Write out exactly, please, every line from the beginning of the entries to the line holding "Für Kinder im Alter von 5 bis 8 Jahren.", and no pictures.

Extracted data entries:
• • • • • • •
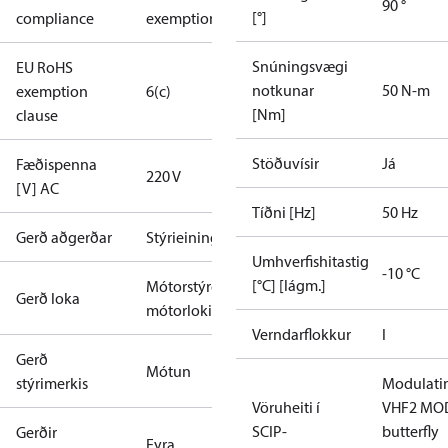
90 °
[°]
compliance
exemptions
Snúningsvægi
EU RoHS
notkunar
50 N-m
exemption
6(c)
[Nm]
clause
Stöðuvísir
Já
Fæðispenna
220 V
[V] AC
Tíðni [Hz]
50 Hz
Gerð aðgerðar
Stýrieining
Umhverfishitastig
-10 °C
[°C] [lágm.]
Mótorstýrður
Gerð loka
mótorloki
Verndarflokkur
I
Gerð
Mótun
stýrimerkis
Modulati
Vöruheiti í
VHF2 MO
SCIP-
butterfly
Gerðir
Eyra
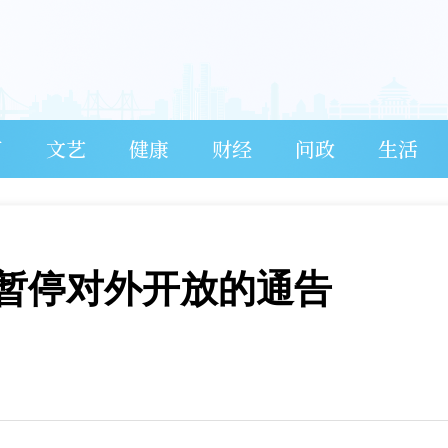
育
文艺
健康
财经
问政
生活
域暂停对外开放的通告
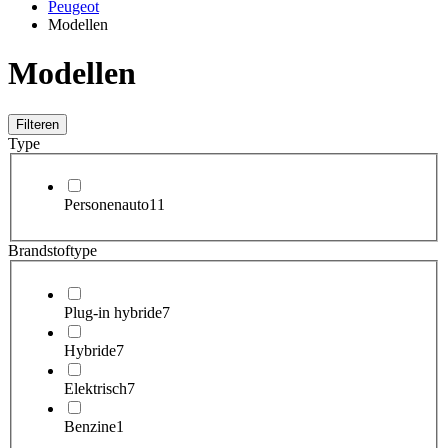
Peugeot
Modellen
Modellen
Filteren
Type
Personenauto
11
Brandstoftype
Plug-in hybride
7
Hybride
7
Elektrisch
7
Benzine
1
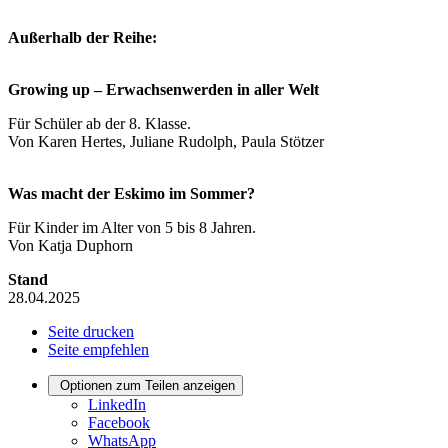
Außerhalb der Reihe:
Growing up – Erwachsenwerden in aller Welt
Für Schüler ab der 8. Klasse.
Von Karen Hertes, Juliane Rudolph, Paula Stötzer
Was macht der Eskimo im Sommer?
Für Kinder im Alter von 5 bis 8 Jahren.
Von Katja Duphorn
Stand
28.04.2025
Seite drucken
Seite empfehlen
Optionen zum Teilen anzeigen
LinkedIn
Facebook
WhatsApp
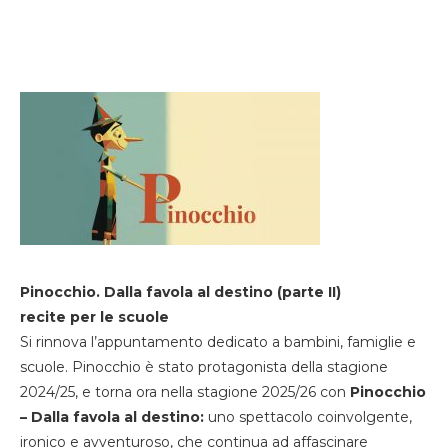
Pinocchio. Dalla favola al destino (parte II)
recite per le scuole
Si rinnova l’appuntamento dedicato a bambini, famiglie e
scuole. Pinocchio è stato protagonista della stagione
2024/25, e torna ora nella stagione 2025/26 con
Pinocchio
– Dalla favola al destino:
uno spettacolo coinvolgente,
ironico e avventuroso, che continua ad affascinare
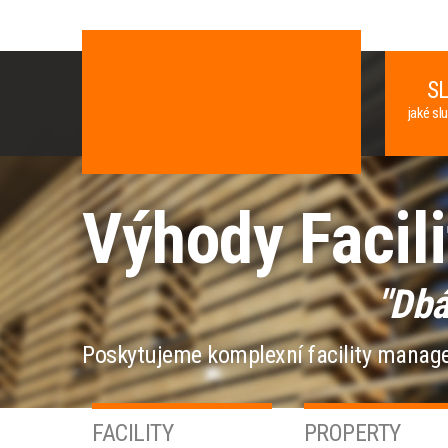
S
jaké sl
Výhody Facil
"Dbá
Poskytujeme komplexní facility manag
FACILITY
PROPERTY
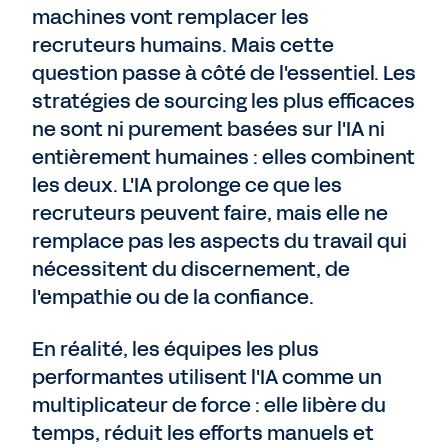
machines vont remplacer les
recruteurs humains. Mais cette
question passe à côté de l'essentiel. Les
stratégies de sourcing les plus efficaces
ne sont ni purement basées sur l'IA ni
entièrement humaines : elles combinent
les deux. L'IA prolonge ce que les
recruteurs peuvent faire, mais elle ne
remplace pas les aspects du travail qui
nécessitent du discernement, de
l'empathie ou de la confiance.
En réalité, les équipes les plus
performantes utilisent l'IA comme un
multiplicateur de force : elle libère du
temps, réduit les efforts manuels et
• • • • • • •
Solution to the problem:
90 °
[°]
compliance
exemptions
Snúningsvægi
EU RoHS
notkunar
50 N-m
exemption
6(c)
[Nm]
clause
Stöðuvísir
Já
Fæðispenna
220 V
[V] AC
Tíðni [Hz]
50 Hz
Gerð aðgerðar
Stýrieining
Umhverfishitastig
-10 °C
[°C] [lágm.]
Mótorstýrður
Gerð loka
mótorloki
Verndarflokkur
I
Gerð
Mótun
stýrimerkis
Modulati
Vöruheiti í
VHF2 MO
SCIP-
butterfly
Gerðir
Eyra
育
文艺
健康
财经
问政
生活
域暂停对外开放的通告
Peugeot
Modellen
Modellen
Filteren
Type
Personenauto
11
Brandstoftype
Plug-in hybride
7
Hybride
7
Elektrisch
7
Benzine
1
Außerhalb der Reihe:
Growing up – Erwachsenwerden in aller Welt
Für Schüler ab der 8. Klasse.
Von Karen Hertes, Juliane Rudolph, Paula Stötzer
Was macht der Eskimo im Sommer?
Für Kinder im Alter von 5 bis 8 Jahren.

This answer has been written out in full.